¿Qué es el diaconado permanente? (14-12-2014)
Uno de los hechos más significativos de los tiempos apostólicos es la institución de los siete diáconos. El libro de los Hechos de los Apóstoles nos relata que al crecer el número de los cristianos por la predicación de los Apóstoles, los que eran de lengua griega se quejaron contra los de lengua hebrea porque en el servicio diario no se atendía a sus viudas. Los Apóstoles, no queriendo descuidar la oración y la predicación, que consideraban su misión prioritaria, propusieron la elección de siete varones de buena fama, llenos de espíritu y de sabiduría, para que se encargaran del servicio de la caridad. Fueron presentados Esteban, Felipe, Prócoro, Nicanor, Timón, Pármenas y Nicolás. Los Apóstoles oraron por ellos y les impusieran las manos (Hch 6,1-6).
San Pablo, escribiendo a los filipenses, ya incluye a los diáconos junto con los obispos en su saludo inicial (Flp l, 1). En la primera carta a Timoteo les dirige algunas recomendaciones acerca de su conducta: que sean respetables, sin doblez, ni dados a negocios sucios y que guarden el misterio de la fe con conciencia pura. Al mismo tiempo recomienda a los responsables de su designación que los prueben primero, de tal manera que cuando vean que son intachables, los destinen al ministerio, que ya desde el principio abarca la formación de los catecúmenos y neófitos, la administración de los bienes eclesiásticos y el servicio institucionalizado a los necesitados.
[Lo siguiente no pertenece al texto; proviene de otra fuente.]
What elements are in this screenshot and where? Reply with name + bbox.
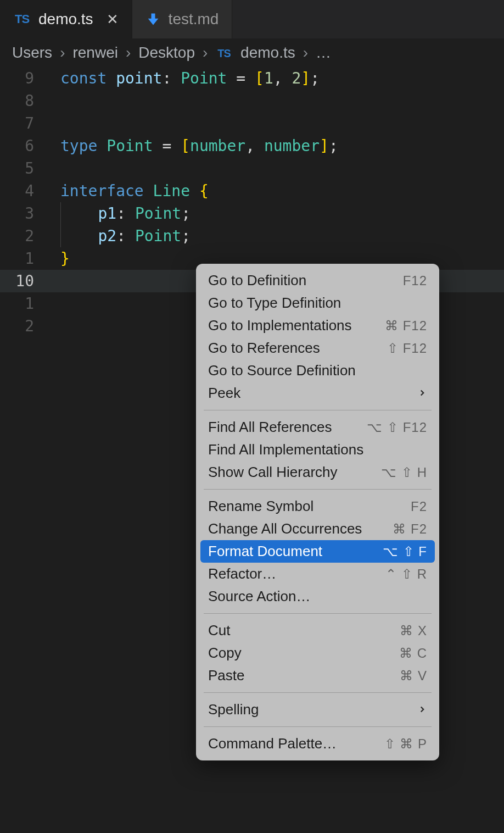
menu-item-label: Command Palette… [208, 735, 337, 752]
menu-item-label: Go to Source Definition [208, 362, 356, 379]
breadcrumb-segment[interactable]: Users [12, 44, 52, 62]
tab-label: test.md [169, 10, 219, 28]
menu-item[interactable]: Source Action… [196, 585, 439, 608]
typescript-icon: TS [13, 13, 31, 26]
menu-item-shortcut: ⌘ F12 [385, 318, 427, 334]
menu-item-label: Paste [208, 667, 245, 684]
tab-demo-ts[interactable]: TS demo.ts ✕ [0, 0, 132, 38]
line-number: 2 [0, 315, 44, 337]
menu-item-shortcut: ⌘ V [400, 668, 427, 684]
code-line[interactable]: 4 interface Line { [0, 180, 504, 202]
tab-test-md[interactable]: test.md [132, 0, 233, 38]
code-line[interactable]: 6 type Point = [number, number]; [0, 135, 504, 157]
code-content: const point: Point = [1, 2]; [44, 67, 320, 90]
menu-item-label: Change All Occurrences [208, 520, 362, 537]
menu-item-shortcut: ⇧ ⌘ P [384, 736, 427, 752]
code-line[interactable]: 9 const point: Point = [1, 2]; [0, 67, 504, 90]
menu-item-shortcut: ⌘ C [399, 646, 427, 661]
code-line[interactable]: 3 p1: Point; [0, 202, 504, 225]
menu-item[interactable]: Rename SymbolF2 [196, 495, 439, 518]
line-number: 5 [0, 157, 44, 180]
menu-item[interactable]: Go to Implementations⌘ F12 [196, 314, 439, 337]
breadcrumb-symbol[interactable]: … [316, 44, 331, 62]
menu-item-shortcut: ⇧ F12 [387, 341, 427, 356]
menu-item-label: Refactor… [208, 565, 276, 582]
menu-item[interactable]: Format Document⌥ ⇧ F [200, 540, 435, 563]
menu-item[interactable]: Refactor…⌃ ⇧ R [196, 563, 439, 585]
line-number: 1 [0, 292, 44, 315]
menu-item-label: Find All References [208, 419, 332, 436]
menu-item-shortcut: ⌘ X [400, 623, 427, 638]
menu-item-label: Spelling [208, 701, 259, 718]
code-line[interactable]: 2 p2: Point; [0, 225, 504, 247]
menu-separator [204, 726, 432, 727]
code-line[interactable]: 5 [0, 157, 504, 180]
menu-item-shortcut: F2 [411, 499, 427, 514]
typescript-icon: TS [216, 48, 232, 60]
line-number: 3 [0, 202, 44, 225]
menu-item-label: Format Document [208, 543, 322, 560]
code-content: } [44, 247, 70, 270]
line-number: 9 [0, 67, 44, 90]
line-number: 2 [0, 225, 44, 247]
menu-item-label: Rename Symbol [208, 498, 313, 515]
menu-item[interactable]: Show Call Hierarchy⌥ ⇧ H [196, 461, 439, 484]
code-content: p1: Point; [44, 202, 191, 225]
menu-item-label: Copy [208, 645, 242, 662]
close-icon[interactable]: ✕ [107, 11, 119, 28]
chevron-right-icon: › [203, 44, 208, 62]
menu-item-label: Show Call Hierarchy [208, 464, 338, 481]
chevron-right-icon: › [303, 44, 308, 62]
menu-item[interactable]: Command Palette…⇧ ⌘ P [196, 732, 439, 755]
menu-item[interactable]: Go to References⇧ F12 [196, 337, 439, 359]
context-menu: Go to DefinitionF12Go to Type Definition… [196, 264, 439, 760]
menu-item-label: Go to References [208, 340, 320, 357]
menu-item[interactable]: Find All References⌥ ⇧ F12 [196, 416, 439, 438]
menu-item-shortcut: ⌥ ⇧ F12 [367, 420, 427, 435]
chevron-right-icon: › [126, 44, 131, 62]
menu-item[interactable]: Paste⌘ V [196, 664, 439, 687]
chevron-right-icon [417, 385, 427, 402]
menu-item-shortcut: ⌘ F2 [393, 521, 427, 537]
menu-item-label: Go to Implementations [208, 317, 352, 334]
breadcrumb[interactable]: Users › renwei › Desktop › TS demo.ts › … [0, 38, 504, 67]
menu-item-shortcut: F12 [403, 273, 427, 288]
menu-item-shortcut: ⌥ ⇧ F [383, 544, 427, 559]
line-number: 10 [0, 270, 44, 292]
menu-item[interactable]: Cut⌘ X [196, 619, 439, 642]
menu-item-shortcut: ⌥ ⇧ H [381, 465, 427, 480]
menu-item-label: Source Action… [208, 588, 310, 605]
line-number: 1 [0, 247, 44, 270]
menu-item[interactable]: Peek [196, 382, 439, 404]
breadcrumb-file[interactable]: TS demo.ts [215, 44, 295, 62]
menu-item[interactable]: Go to Type Definition [196, 292, 439, 314]
code-line[interactable]: 8 [0, 90, 504, 112]
menu-item[interactable]: Go to DefinitionF12 [196, 269, 439, 292]
menu-item-shortcut: ⌃ ⇧ R [385, 567, 427, 582]
menu-item-label: Peek [208, 385, 240, 402]
breadcrumb-segment[interactable]: Desktop [138, 44, 195, 62]
menu-item-label: Cut [208, 622, 230, 639]
chevron-right-icon: › [60, 44, 65, 62]
line-number: 7 [0, 112, 44, 135]
menu-separator [204, 692, 432, 693]
tab-bar: TS demo.ts ✕ test.md [0, 0, 504, 38]
menu-separator [204, 489, 432, 490]
menu-item[interactable]: Copy⌘ C [196, 642, 439, 664]
menu-item[interactable]: Go to Source Definition [196, 359, 439, 382]
menu-separator [204, 410, 432, 410]
line-number: 8 [0, 90, 44, 112]
menu-item-label: Go to Definition [208, 272, 306, 289]
menu-item-label: Go to Type Definition [208, 295, 341, 312]
menu-item[interactable]: Find All Implementations [196, 438, 439, 461]
line-number: 4 [0, 180, 44, 202]
menu-item[interactable]: Spelling [196, 698, 439, 721]
code-line[interactable]: 7 [0, 112, 504, 135]
menu-separator [204, 613, 432, 614]
breadcrumb-segment[interactable]: renwei [72, 44, 117, 62]
menu-item[interactable]: Change All Occurrences⌘ F2 [196, 518, 439, 540]
line-number: 6 [0, 135, 44, 157]
markdown-arrow-icon [145, 12, 161, 27]
code-content: type Point = [number, number]; [44, 135, 338, 157]
menu-item-label: Find All Implementations [208, 441, 363, 458]
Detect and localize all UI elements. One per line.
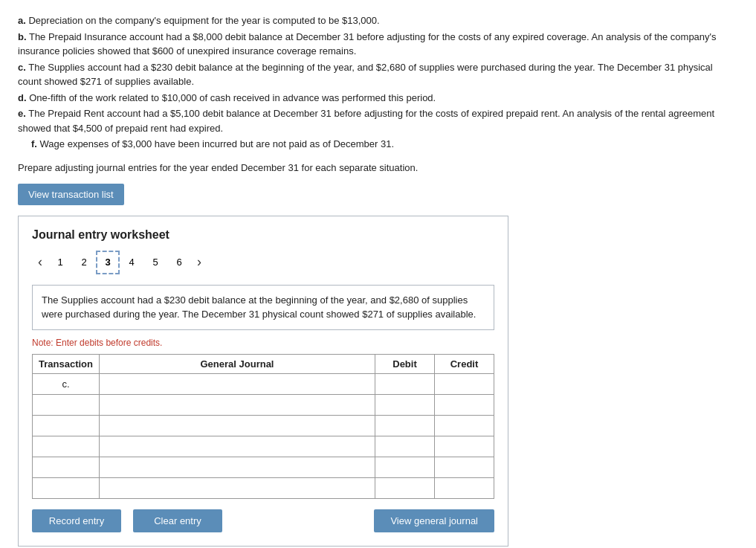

En la antigüedad cristiana el diácono estuvo siempre a disposición del obispo y de los presbíteros, llegando incluso a asumir ciertas funciones de dirección de la comunidad en las zonas rurales. Con san Esteban, en los primeros siglos de la Iglesia, destacan por su ejemplaridad grandes diáconos como san Lorenzo, san Efrén o san Vicente.
Las profundas transformaciones que tienen lugar a partir del siglo V en la organización de la Iglesia hacen que la importancia del diaconado vaya disminuyendo progresivamente, limitando sus funciones al servicio solemne del altar, la administración del bautismo, la proclamación del Evangelio y la predicación. Pierde así su función específica y comienza a verse más como un paso intermedio para acceder al presbiterado.
La restauración del diaconado permanente es uno de los frutos más visibles del Concilio Vaticano II, una auténtica gracia de Dios para su pueblo y un ministerio ordenado que probablemente no ha desplegado todavía todas sus potencialidades en la vida y en la misión de la Iglesia. Como es bien sabido, el diaconado permanente puede ser conferido a hombres casados, según determinación del obispo y con la previa autorización escrita de la esposa.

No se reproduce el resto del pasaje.